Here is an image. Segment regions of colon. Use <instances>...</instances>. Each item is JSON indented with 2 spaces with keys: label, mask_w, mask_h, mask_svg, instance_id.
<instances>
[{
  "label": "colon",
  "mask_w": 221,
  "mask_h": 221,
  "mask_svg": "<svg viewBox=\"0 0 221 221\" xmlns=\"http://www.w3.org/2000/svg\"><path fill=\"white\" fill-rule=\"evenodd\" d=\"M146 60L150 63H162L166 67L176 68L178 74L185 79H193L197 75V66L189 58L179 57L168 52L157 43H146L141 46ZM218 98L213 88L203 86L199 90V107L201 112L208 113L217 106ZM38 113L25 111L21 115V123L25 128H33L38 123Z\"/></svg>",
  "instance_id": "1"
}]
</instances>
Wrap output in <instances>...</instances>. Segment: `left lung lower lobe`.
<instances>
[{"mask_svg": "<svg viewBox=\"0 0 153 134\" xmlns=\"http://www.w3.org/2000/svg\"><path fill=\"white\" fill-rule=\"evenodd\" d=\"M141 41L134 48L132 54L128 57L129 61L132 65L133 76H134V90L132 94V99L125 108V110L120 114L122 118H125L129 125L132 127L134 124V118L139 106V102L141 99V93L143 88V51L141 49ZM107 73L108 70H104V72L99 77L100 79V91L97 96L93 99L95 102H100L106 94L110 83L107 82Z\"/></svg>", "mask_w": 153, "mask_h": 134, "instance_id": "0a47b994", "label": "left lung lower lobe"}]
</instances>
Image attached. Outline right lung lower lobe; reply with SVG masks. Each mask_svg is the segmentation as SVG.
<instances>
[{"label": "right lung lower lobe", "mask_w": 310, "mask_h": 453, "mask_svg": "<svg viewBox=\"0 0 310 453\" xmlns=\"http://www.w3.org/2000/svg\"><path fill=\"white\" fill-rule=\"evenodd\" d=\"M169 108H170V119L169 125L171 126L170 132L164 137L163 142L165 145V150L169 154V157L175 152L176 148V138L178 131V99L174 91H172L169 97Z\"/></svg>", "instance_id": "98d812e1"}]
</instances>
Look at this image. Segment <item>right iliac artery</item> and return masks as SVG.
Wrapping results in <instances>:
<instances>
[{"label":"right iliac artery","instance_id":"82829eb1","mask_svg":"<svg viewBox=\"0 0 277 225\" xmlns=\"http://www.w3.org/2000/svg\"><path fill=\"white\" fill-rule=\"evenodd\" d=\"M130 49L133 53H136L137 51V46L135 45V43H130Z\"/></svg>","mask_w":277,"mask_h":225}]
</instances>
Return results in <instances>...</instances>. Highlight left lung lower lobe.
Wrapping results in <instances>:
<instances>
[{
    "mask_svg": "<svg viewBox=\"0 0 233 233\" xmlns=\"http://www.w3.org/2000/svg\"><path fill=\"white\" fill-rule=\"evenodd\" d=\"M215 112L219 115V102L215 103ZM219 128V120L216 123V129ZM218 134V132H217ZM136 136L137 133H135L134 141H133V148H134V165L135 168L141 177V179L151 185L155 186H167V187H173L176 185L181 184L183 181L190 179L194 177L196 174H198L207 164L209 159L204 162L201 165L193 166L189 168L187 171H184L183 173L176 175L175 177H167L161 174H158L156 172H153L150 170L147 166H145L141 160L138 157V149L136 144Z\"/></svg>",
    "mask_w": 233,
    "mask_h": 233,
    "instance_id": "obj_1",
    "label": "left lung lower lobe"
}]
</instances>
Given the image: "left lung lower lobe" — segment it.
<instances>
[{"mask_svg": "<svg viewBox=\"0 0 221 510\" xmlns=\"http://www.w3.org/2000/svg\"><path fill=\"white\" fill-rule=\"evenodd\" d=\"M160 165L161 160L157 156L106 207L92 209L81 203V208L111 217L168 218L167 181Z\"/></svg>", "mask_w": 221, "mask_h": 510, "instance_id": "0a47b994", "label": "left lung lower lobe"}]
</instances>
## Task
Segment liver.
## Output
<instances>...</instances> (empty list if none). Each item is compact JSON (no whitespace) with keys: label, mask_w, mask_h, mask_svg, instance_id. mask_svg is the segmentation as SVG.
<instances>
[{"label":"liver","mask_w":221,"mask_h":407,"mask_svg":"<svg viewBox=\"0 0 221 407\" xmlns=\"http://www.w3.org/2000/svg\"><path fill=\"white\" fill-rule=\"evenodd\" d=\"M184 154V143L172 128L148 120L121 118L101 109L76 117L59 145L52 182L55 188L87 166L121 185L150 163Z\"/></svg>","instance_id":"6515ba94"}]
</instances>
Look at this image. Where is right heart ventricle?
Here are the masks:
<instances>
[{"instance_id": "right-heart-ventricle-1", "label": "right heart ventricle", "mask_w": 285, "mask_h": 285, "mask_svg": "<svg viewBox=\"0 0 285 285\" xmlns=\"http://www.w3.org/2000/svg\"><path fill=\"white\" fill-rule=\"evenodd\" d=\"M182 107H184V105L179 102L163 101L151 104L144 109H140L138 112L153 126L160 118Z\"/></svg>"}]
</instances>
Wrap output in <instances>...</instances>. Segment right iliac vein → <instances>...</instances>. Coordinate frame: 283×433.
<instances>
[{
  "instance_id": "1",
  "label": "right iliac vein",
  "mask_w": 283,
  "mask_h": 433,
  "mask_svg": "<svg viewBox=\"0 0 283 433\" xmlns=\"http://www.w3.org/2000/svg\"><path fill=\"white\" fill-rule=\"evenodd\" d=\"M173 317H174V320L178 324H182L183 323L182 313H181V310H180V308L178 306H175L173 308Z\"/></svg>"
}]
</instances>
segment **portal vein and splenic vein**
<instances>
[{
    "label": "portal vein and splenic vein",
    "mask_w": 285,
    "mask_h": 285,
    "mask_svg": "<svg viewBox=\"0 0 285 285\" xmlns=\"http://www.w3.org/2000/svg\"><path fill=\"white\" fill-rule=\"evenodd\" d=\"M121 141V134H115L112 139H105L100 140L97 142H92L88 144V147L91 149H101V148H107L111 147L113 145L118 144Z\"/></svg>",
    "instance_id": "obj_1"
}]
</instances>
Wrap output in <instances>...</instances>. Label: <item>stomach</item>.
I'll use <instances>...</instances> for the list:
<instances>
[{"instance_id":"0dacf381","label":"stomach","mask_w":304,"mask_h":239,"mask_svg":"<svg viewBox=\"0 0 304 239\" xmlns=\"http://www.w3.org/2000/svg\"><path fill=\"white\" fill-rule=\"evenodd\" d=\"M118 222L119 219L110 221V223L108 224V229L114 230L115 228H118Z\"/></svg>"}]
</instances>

■ ■ ■

● WORK TO BE COMPLETED:
Set down the data exactly.

● EXERCISE RESULT:
Here is an image. Segment regions of colon. Use <instances>...</instances>. Each item is JSON indented with 2 spaces with keys: label, mask_w, mask_h, mask_svg, instance_id.
<instances>
[{
  "label": "colon",
  "mask_w": 221,
  "mask_h": 221,
  "mask_svg": "<svg viewBox=\"0 0 221 221\" xmlns=\"http://www.w3.org/2000/svg\"><path fill=\"white\" fill-rule=\"evenodd\" d=\"M146 60L150 63H162L166 67L176 68L178 74L185 79H193L197 75V66L189 58L179 57L168 52L157 43H146L141 46ZM218 98L213 88L203 86L199 90V107L201 112L208 113L217 106ZM38 113L25 111L21 115V123L25 128H33L38 123Z\"/></svg>",
  "instance_id": "1"
}]
</instances>
Wrap output in <instances>...</instances>. Segment: `left lung lower lobe`.
<instances>
[{"mask_svg": "<svg viewBox=\"0 0 153 134\" xmlns=\"http://www.w3.org/2000/svg\"><path fill=\"white\" fill-rule=\"evenodd\" d=\"M141 41L134 48L132 54L128 57L129 61L132 65L133 76H134V90L132 94V99L125 108V110L120 114L122 118H125L129 125L132 127L134 124V118L139 106V102L141 99V93L143 88V51L141 49ZM107 73L108 70H104V72L99 77L100 79V91L97 96L93 99L95 102H100L106 94L110 83L107 82Z\"/></svg>", "mask_w": 153, "mask_h": 134, "instance_id": "0a47b994", "label": "left lung lower lobe"}]
</instances>
Image attached. Outline right lung lower lobe; reply with SVG masks. Each mask_svg is the segmentation as SVG.
<instances>
[{"label": "right lung lower lobe", "mask_w": 310, "mask_h": 453, "mask_svg": "<svg viewBox=\"0 0 310 453\" xmlns=\"http://www.w3.org/2000/svg\"><path fill=\"white\" fill-rule=\"evenodd\" d=\"M169 108H170V119L169 125L171 126L170 132L164 137L163 142L165 145V150L169 154V157L175 152L176 148V138L178 131V99L174 91H172L169 97Z\"/></svg>", "instance_id": "98d812e1"}]
</instances>
Look at this image. Segment <item>right iliac artery</item> and return masks as SVG.
Wrapping results in <instances>:
<instances>
[{"label":"right iliac artery","instance_id":"82829eb1","mask_svg":"<svg viewBox=\"0 0 277 225\" xmlns=\"http://www.w3.org/2000/svg\"><path fill=\"white\" fill-rule=\"evenodd\" d=\"M130 49L133 53H136L137 51V46L135 45V43H130Z\"/></svg>","mask_w":277,"mask_h":225}]
</instances>
Return results in <instances>...</instances>. Highlight left lung lower lobe.
Wrapping results in <instances>:
<instances>
[{
    "mask_svg": "<svg viewBox=\"0 0 233 233\" xmlns=\"http://www.w3.org/2000/svg\"><path fill=\"white\" fill-rule=\"evenodd\" d=\"M215 112L219 115V102L215 103ZM219 128V120L216 123V129ZM218 134V132H217ZM136 136L137 133H135L134 141H133V148H134V165L135 168L141 177V179L151 185L155 186H167V187H173L176 185L181 184L183 181L190 179L194 177L196 174H198L207 164L209 159L204 162L201 165L193 166L189 168L187 171H184L183 173L176 175L175 177H167L161 174H158L156 172H153L150 170L147 166H145L141 160L138 157V149L136 144Z\"/></svg>",
    "mask_w": 233,
    "mask_h": 233,
    "instance_id": "obj_1",
    "label": "left lung lower lobe"
}]
</instances>
Given the image: "left lung lower lobe" — segment it.
<instances>
[{"mask_svg": "<svg viewBox=\"0 0 221 510\" xmlns=\"http://www.w3.org/2000/svg\"><path fill=\"white\" fill-rule=\"evenodd\" d=\"M160 165L161 160L157 156L106 207L92 209L81 203V208L111 217L168 218L167 181Z\"/></svg>", "mask_w": 221, "mask_h": 510, "instance_id": "0a47b994", "label": "left lung lower lobe"}]
</instances>
## Task
Segment liver.
## Output
<instances>...</instances> (empty list if none). Each item is compact JSON (no whitespace) with keys: label, mask_w, mask_h, mask_svg, instance_id. mask_svg is the segmentation as SVG.
<instances>
[{"label":"liver","mask_w":221,"mask_h":407,"mask_svg":"<svg viewBox=\"0 0 221 407\" xmlns=\"http://www.w3.org/2000/svg\"><path fill=\"white\" fill-rule=\"evenodd\" d=\"M184 154V143L172 128L148 120L121 118L101 109L76 117L59 145L52 182L55 188L87 166L121 185L150 163Z\"/></svg>","instance_id":"6515ba94"}]
</instances>
Look at this image. Where is right heart ventricle?
Here are the masks:
<instances>
[{"instance_id": "right-heart-ventricle-1", "label": "right heart ventricle", "mask_w": 285, "mask_h": 285, "mask_svg": "<svg viewBox=\"0 0 285 285\" xmlns=\"http://www.w3.org/2000/svg\"><path fill=\"white\" fill-rule=\"evenodd\" d=\"M182 107H184V105L179 102L163 101L151 104L144 109H140L138 112L153 126L160 118Z\"/></svg>"}]
</instances>
Wrap output in <instances>...</instances>. Segment right iliac vein → <instances>...</instances>. Coordinate frame: 283×433.
<instances>
[{
  "instance_id": "1",
  "label": "right iliac vein",
  "mask_w": 283,
  "mask_h": 433,
  "mask_svg": "<svg viewBox=\"0 0 283 433\" xmlns=\"http://www.w3.org/2000/svg\"><path fill=\"white\" fill-rule=\"evenodd\" d=\"M173 317H174V320L178 324H182L183 323L182 313H181V310H180V308L178 306H175L173 308Z\"/></svg>"
}]
</instances>
segment **portal vein and splenic vein**
<instances>
[{
    "label": "portal vein and splenic vein",
    "mask_w": 285,
    "mask_h": 285,
    "mask_svg": "<svg viewBox=\"0 0 285 285\" xmlns=\"http://www.w3.org/2000/svg\"><path fill=\"white\" fill-rule=\"evenodd\" d=\"M121 141V134H115L112 139H105L100 140L97 142H92L88 144V147L91 149H101V148H107L111 147L113 145L118 144Z\"/></svg>",
    "instance_id": "obj_1"
}]
</instances>
Wrap output in <instances>...</instances>. Label: <item>stomach</item>.
I'll use <instances>...</instances> for the list:
<instances>
[{"instance_id":"0dacf381","label":"stomach","mask_w":304,"mask_h":239,"mask_svg":"<svg viewBox=\"0 0 304 239\" xmlns=\"http://www.w3.org/2000/svg\"><path fill=\"white\" fill-rule=\"evenodd\" d=\"M118 222L119 219L110 221V223L108 224V229L114 230L115 228H118Z\"/></svg>"}]
</instances>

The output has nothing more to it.